[Saved entries]
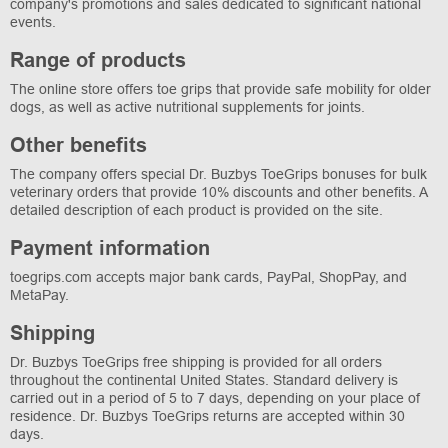
company's promotions and sales dedicated to significant national
events.
Range of products
The online store offers toe grips that provide safe mobility for older
dogs, as well as active nutritional supplements for joints.
Other benefits
The company offers special Dr. Buzbys ToeGrips bonuses for bulk
veterinary orders that provide 10% discounts and other benefits. A
detailed description of each product is provided on the site.
Payment information
toegrips.com accepts major bank cards, PayPal, ShopPay, and
MetaPay.
Shipping
Dr. Buzbys ToeGrips free shipping is provided for all orders
throughout the continental United States. Standard delivery is
carried out in a period of 5 to 7 days, depending on your place of
residence. Dr. Buzbys ToeGrips returns are accepted within 30
days.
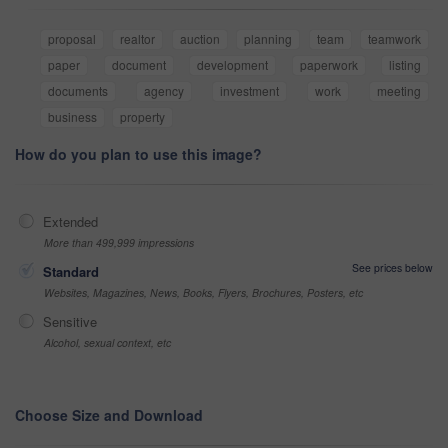
proposal
realtor
auction
planning
team
teamwork
paper
document
development
paperwork
listing
documents
agency
investment
work
meeting
business
property
How do you plan to use this image?
Extended
More than 499,999 impressions
See prices below
Standard
Websites, Magazines, News, Books, Flyers, Brochures, Posters, etc
Sensitive
Alcohol, sexual context, etc
Choose Size and Download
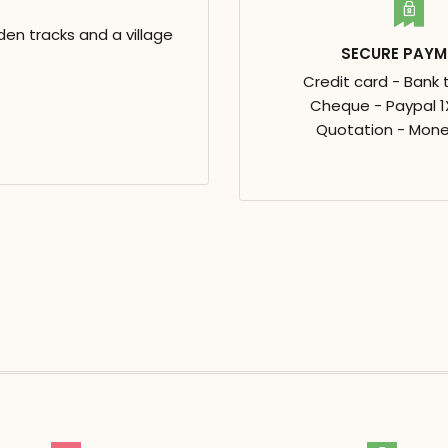
en tracks and a village
SECURE PAYM
Credit card - Bank 
Cheque - Paypal 1X
Quotation - Mone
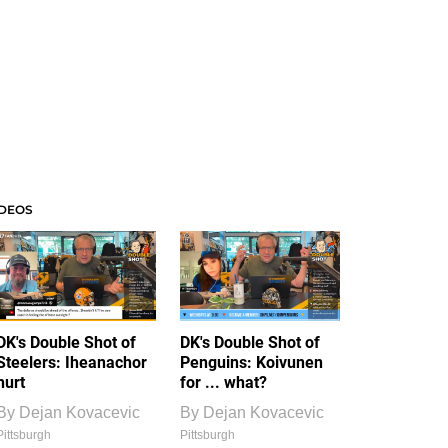
IDEOS
DK's Double Shot of
DK's Double Shot of
Steelers: Iheanachor
Penguins: Koivunen
hurt
for ... what?
By
Dejan Kovacevic
By
Dejan Kovacevic
Pittsburgh
Pittsburgh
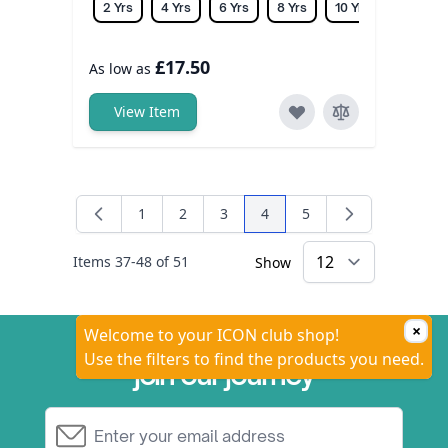
2 Yrs
4 Yrs
6 Yrs
8 Yrs
10 Yrs
12 Yrs
£17.50
As low as
View Item
1
2
3
4
5
Page
Page
Page
You're currently reading pa
Page
Items
37
-
48
of
51
Show
×
Welcome to your ICON club shop!
Use the filters to find the products you need.
join our journey
Email Address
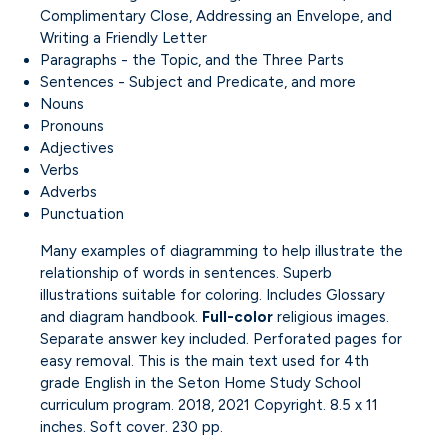
Complimentary Close, Addressing an Envelope, and
Writing a Friendly Letter
Paragraphs - the Topic, and the Three Parts
Sentences - Subject and Predicate, and more
Nouns
Pronouns
Adjectives
Verbs
Adverbs
Punctuation
Many examples of diagramming to help illustrate the
relationship of words in sentences. Superb
illustrations suitable for coloring. Includes Glossary
and diagram handbook.
Full-color
religious images.
Separate answer key included. Perforated pages for
easy removal. This is the main text used for 4th
grade English in the Seton Home Study School
curriculum program. 2018, 2021 Copyright. 8.5 x 11
inches. Soft cover. 230 pp.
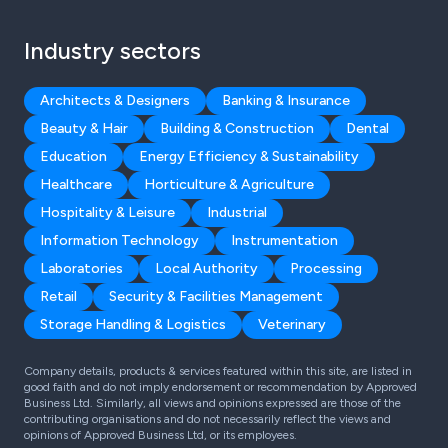
Industry sectors
Architects & Designers
Banking & Insurance
Beauty & Hair
Building & Construction
Dental
Education
Energy Efficiency & Sustainability
Healthcare
Horticulture & Agriculture
Hospitality & Leisure
Industrial
Information Technology
Instrumentation
Laboratories
Local Authority
Processing
Retail
Security & Facilities Management
Storage Handling & Logistics
Veterinary
Company details, products & services featured within this site, are listed in
good faith and do not imply endorsement or recommendation by Approved
Business Ltd. Similarly, all views and opinions expressed are those of the
contributing organisations and do not necessarily reflect the views and
opinions of Approved Business Ltd, or its employees.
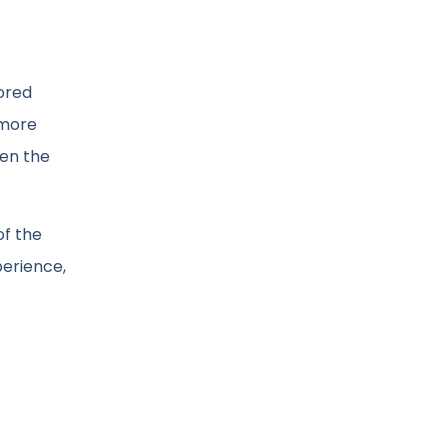
lored
 more
hen the
of the
perience,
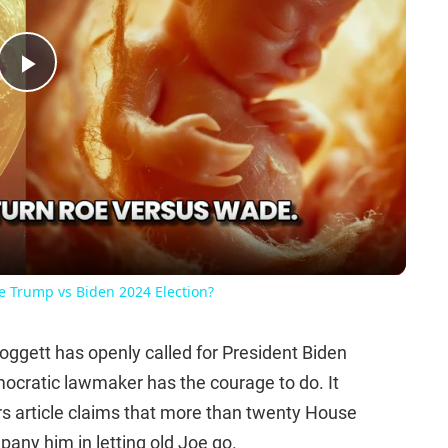
Play
Video
he Trump vs Biden 2024 Election?
ggett has openly called for President Biden
mocratic lawmaker has the courage to do. It
rs article claims that more than twenty House
any him in letting old Joe go.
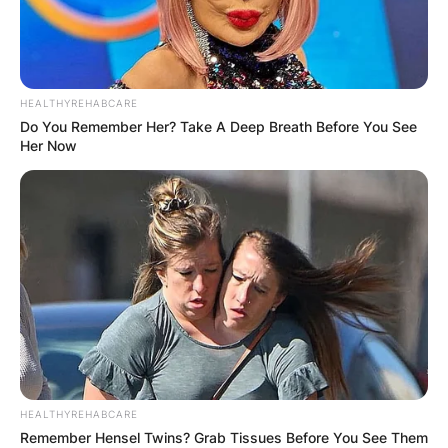
HEALTHYREHABCARE
Do You Remember Her? Take A Deep Breath Before You See
Her Now
HEALTHYREHABCARE
Remember Hensel Twins? Grab Tissues Before You See Them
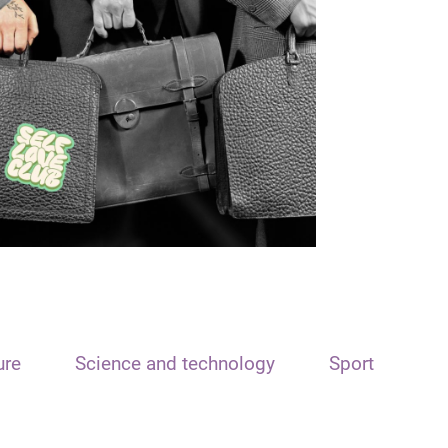
ure
Science and technology
Sport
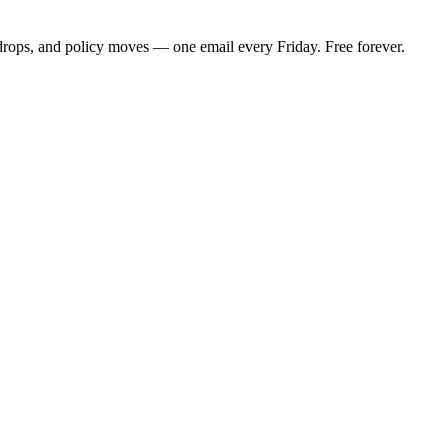
 drops, and policy moves — one email every Friday. Free forever.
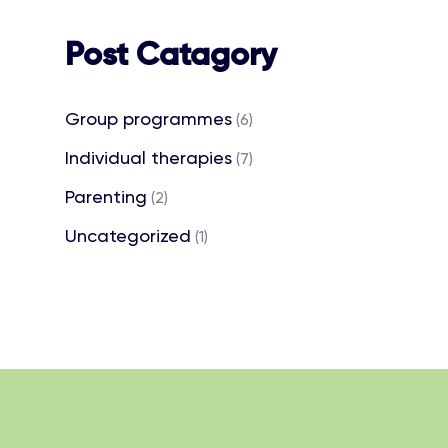
Post Catagory
Group programmes
(6)
Individual therapies
(7)
Parenting
(2)
Uncategorized
(1)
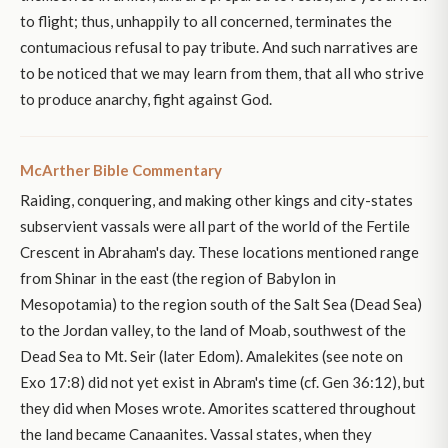
to flight; thus, unhappily to all concerned, terminates the
contumacious refusal to pay tribute. And such narratives are
to be noticed that we may learn from them, that all who strive
to produce anarchy, fight against God.
McArther Bible Commentary
Raiding, conquering, and making other kings and city-states
subservient vassals were all part of the world of the Fertile
Crescent in Abraham's day. These locations mentioned range
from Shinar in the east (the region of Babylon in
Mesopotamia) to the region south of the Salt Sea (Dead Sea)
to the Jordan valley, to the land of Moab, southwest of the
Dead Sea to Mt. Seir (later Edom). Amalekites (see note on
Exo 17:8) did not yet exist in Abram's time (cf. Gen 36:12), but
they did when Moses wrote. Amorites scattered throughout
the land became Canaanites. Vassal states, when they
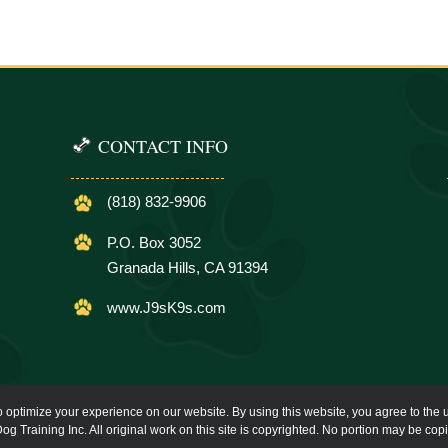
CONTACT INFO
(818) 832-9906
P.O. Box 3052
Granada Hills, CA 91394
www.J9sK9s.com
o optimize your experience on our website. By using this website, you agree to the u
og Training Inc. All original work on this site is copyrighted. No portion may be cop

PROBLEM TO WORK ON >> A verbatim copy of every record is to be produced, and pictures are to be excluded from it.

EXERCISE RESULT >>
company's promotions and sales dedicated to significant national
events.
Range of products
The online store offers toe grips that provide safe mobility for older
dogs, as well as active nutritional supplements for joints.
Other benefits
The company offers special Dr. Buzbys ToeGrips bonuses for bulk
veterinary orders that provide 10% discounts and other benefits. A
detailed description of each product is provided on the site.
Payment information
toegrips.com accepts major bank cards, PayPal, ShopPay, and
MetaPay.
Shipping
Dr. Buzbys ToeGrips free shipping is provided for all orders
throughout the continental United States. Standard delivery is
carried out in a period of 5 to 7 days, depending on your place of
residence. Dr. Buzbys ToeGrips returns are accepted within 30
days.
proposal
realtor
auction
planning
team
teamwork
paper
document
development
paperwork
listing
documents
agency
investment
work
meeting
business
property
How do you plan to use this image?
Extended
More than 499,999 impressions
See prices below
Standard
Websites, Magazines, News, Books, Flyers, Brochures, Posters, etc
Sensitive
Alcohol, sexual context, etc
Choose Size and Download
en tracks and a village
SECURE PAYM
Credit card - Bank 
Cheque - Paypal 1X
Quotation - Mone
IDEOS
DK's Double Shot of
DK's Double Shot of
Steelers: Iheanachor
Penguins: Koivunen
hurt
for ... what?
By
Dejan Kovacevic
By
Dejan Kovacevic
Pittsburgh
Pittsburgh
2 Yrs
4 Yrs
6 Yrs
8 Yrs
10 Yrs
12 Yrs
£17.50
As low as
View Item
1
2
3
4
5
Page
Page
Page
You're currently reading pa
Page
Items
37
-
48
of
51
Show
×
Welcome to your ICON club shop!
Use the filters to find the products you need.
join our journey
Email Address
Complimentary Close, Addressing an Envelope, and
Writing a Friendly Letter
Paragraphs - the Topic, and the Three Parts
Sentences - Subject and Predicate, and more
Nouns
Pronouns
Adjectives
Verbs
Adverbs
Punctuation
Many examples of diagramming to help illustrate the
relationship of words in sentences. Superb
illustrations suitable for coloring. Includes Glossary
and diagram handbook.
Full-color
religious images.
Separate answer key included. Perforated pages for
easy removal. This is the main text used for 4th
grade English in the Seton Home Study School
curriculum program. 2018, 2021 Copyright. 8.5 x 11
inches. Soft cover. 230 pp.
Industry sectors
Architects & Designers
Banking & Insurance
Beauty & Hair
Building & Construction
Dental
Education
Energy Efficiency & Sustainability
Healthcare
Horticulture & Agriculture
Hospitality & Leisure
Industrial
Information Technology
Instrumentation
Laboratories
Local Authority
Processing
Retail
Security & Facilities Management
Storage Handling & Logistics
Veterinary
Company details, products & services featured within this site, are listed in
good faith and do not imply endorsement or recommendation by Approved
Business Ltd. Similarly, all views and opinions expressed are those of the
contributing organisations and do not necessarily reflect the views and
opinions of Approved Business Ltd, or its employees.
lored
 more
hen the
of the
perience,
Play
Video
he Trump vs Biden 2024 Election?
ggett has openly called for President Biden
mocratic lawmaker has the courage to do. It
rs article claims that more than twenty House
any him in letting old Joe go.
HEALTHYREHABCARE
Do You Remember Her? Take A Deep Breath Before You See
Her Now
HEALTHYREHABCARE
Remember Hensel Twins? Grab Tissues Before You See Them
ure
Science and technology
Sport
 drops, and policy moves — one email every Friday. Free forever.
Post Catagory
Group programmes
(6)
Individual therapies
(7)
Parenting
(2)
Uncategorized
(1)
to flight; thus, unhappily to all concerned, terminates the
contumacious refusal to pay tribute. And such narratives are
to be noticed that we may learn from them, that all who strive
to produce anarchy, fight against God.
McArther Bible Commentary
Raiding, conquering, and making other kings and city-states
subservient vassals were all part of the world of the Fertile
Crescent in Abraham's day. These locations mentioned range
from Shinar in the east (the region of Babylon in
Mesopotamia) to the region south of the Salt Sea (Dead Sea)
to the Jordan valley, to the land of Moab, southwest of the
Dead Sea to Mt. Seir (later Edom). Amalekites (see note on
Exo 17:8) did not yet exist in Abram's time (cf. Gen 36:12), but
they did when Moses wrote. Amorites scattered throughout
the land became Canaanites. Vassal states, when they
CONTACT INFO
(818) 832-9906
P.O. Box 3052
Granada Hills, CA 91394
www.J9sK9s.com
o optimize your experience on our website. By using this website, you agree to the u
og Training Inc. All original work on this site is copyrighted. No portion may be cop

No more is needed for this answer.